A game-theoretic analysis of games with a purpose: Very interesting model

formulation. This paper takes the phenomenon of the ESP game and

establishes a theoretical formulation. There seem to be plenty of

directions for future research as listed in the conclusion section.

 

One thing that comes to mind is what outcomes we can expect if mixed

strategies are taken into account. is it reasonable to model players as

initially playing low effort and then switching to hight effort when they

realize that low effort is not succeeding as they would like? or perhaps

vice-versa: players play high effort and then tone down as they get tired.

It would also be interesting to look at other preference models.

 

The paper models the game as a 2 stage process where the 1st stage

involves a decision on effort level and the 2nd stage involves a choice of

dictionary. Would it be possible to model this game differently? The paper

does mention that future work could consider taking into account a cost

associated with effort. Could we treat this as a repeated game with

discounting? an early win is highly valuable (in the early match

preference model) but later wins are less valuable. so utility obtained

later is discounted - which means that once players realize that an early

win will not happen they put in less effort.

 

Might players punish each other for not getting them a win? Suppose that

one player felt that somehow the other player was not putting in enough

effort?

 

 

Brian Young

 

Jain and Parkes leave it an open question whether there exists some method of causing players to choose rare words first.
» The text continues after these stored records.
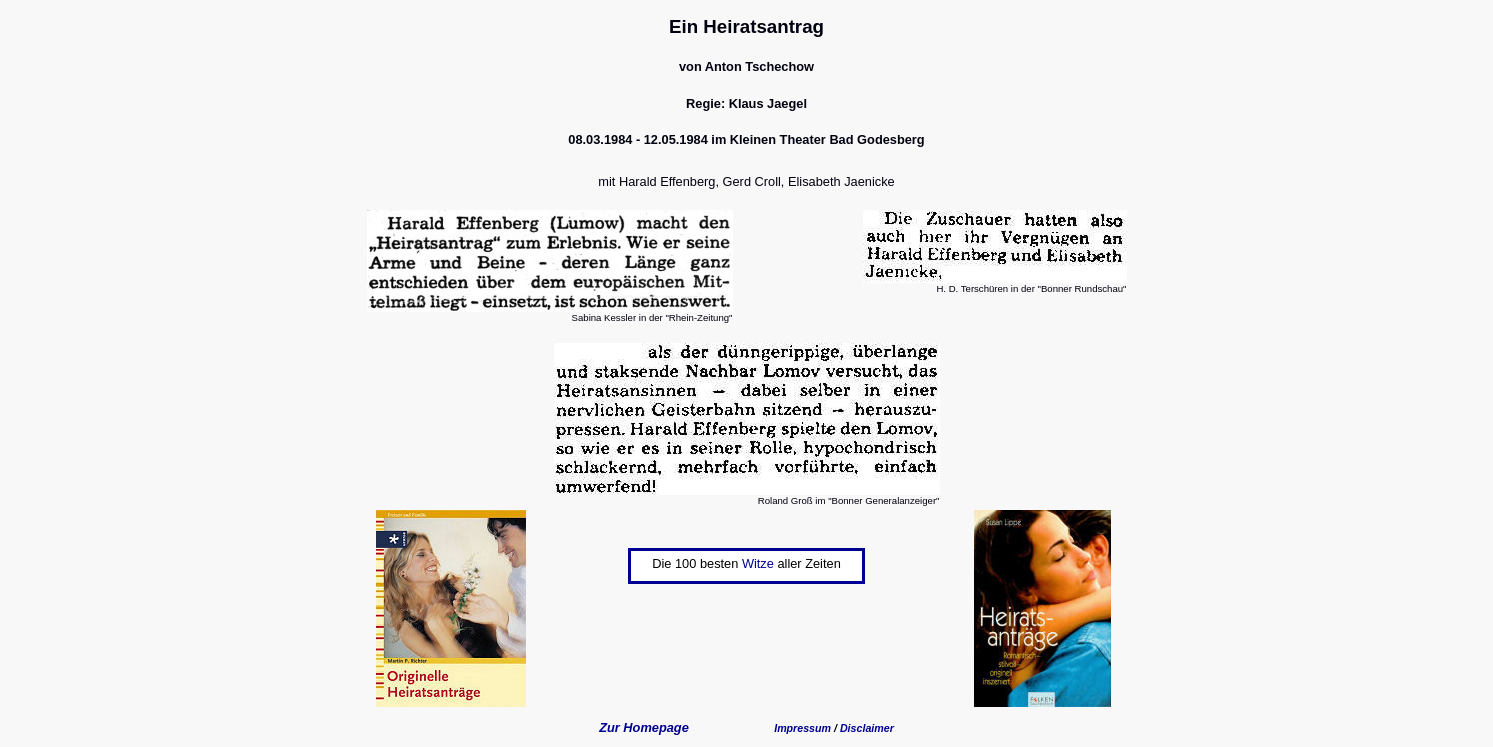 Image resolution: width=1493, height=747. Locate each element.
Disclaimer (867, 728)
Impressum (802, 728)
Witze (758, 563)
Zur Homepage (644, 727) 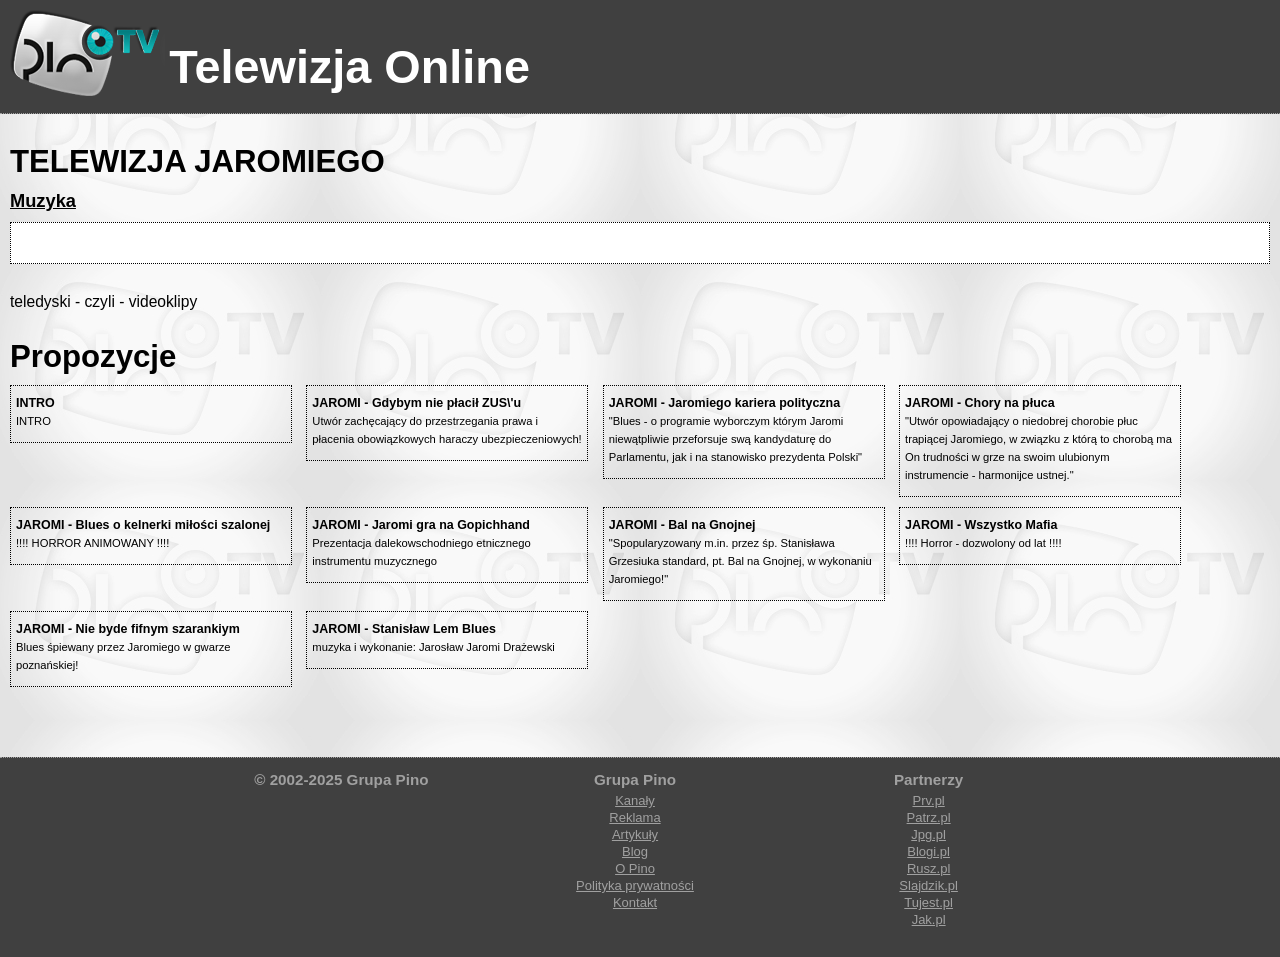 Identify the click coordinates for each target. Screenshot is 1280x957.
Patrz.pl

This seems unlikely to me under the current kinds of games.

 

As correctness of answers is verified only by confirmation from other players, getting people to input rare words is a difficult task, since the rarer a word is, the less likely it is to be matched by some other player. As such, people with more words in their dictionary than the average person does would have decreasing incentive to play words that the average person does not know -- in other words, they would "play down" to the average. Any incentive structure that could in fact incentivize rare words would have to deal with the possibility of allowing unique but irrelevant information to slip through.

 

My idle thoughts on generating more detailed results, though, led me to imagine a set of images that had all been tagged with the same or similar words. We might consider setting up a game in which one player, the "describer", was given one of those images to describe, knowing that the "guesser" would have to deduce which of those similarly-tagged images was being described. It's conceivable that this might result in more and more detailed information, to more accurately distinguish between similar images.

 

I also have to wonder: to what extent does knowing that the games they are playing have "a purpose" influence people's enjoyment? I remember how the site FreeRice, which combines a vocabulary quiz with donations to charity for each correct answer, was widely popularized, while a game that was nothing but a vocabulary quiz would most likely not have achieved such popularity on its own.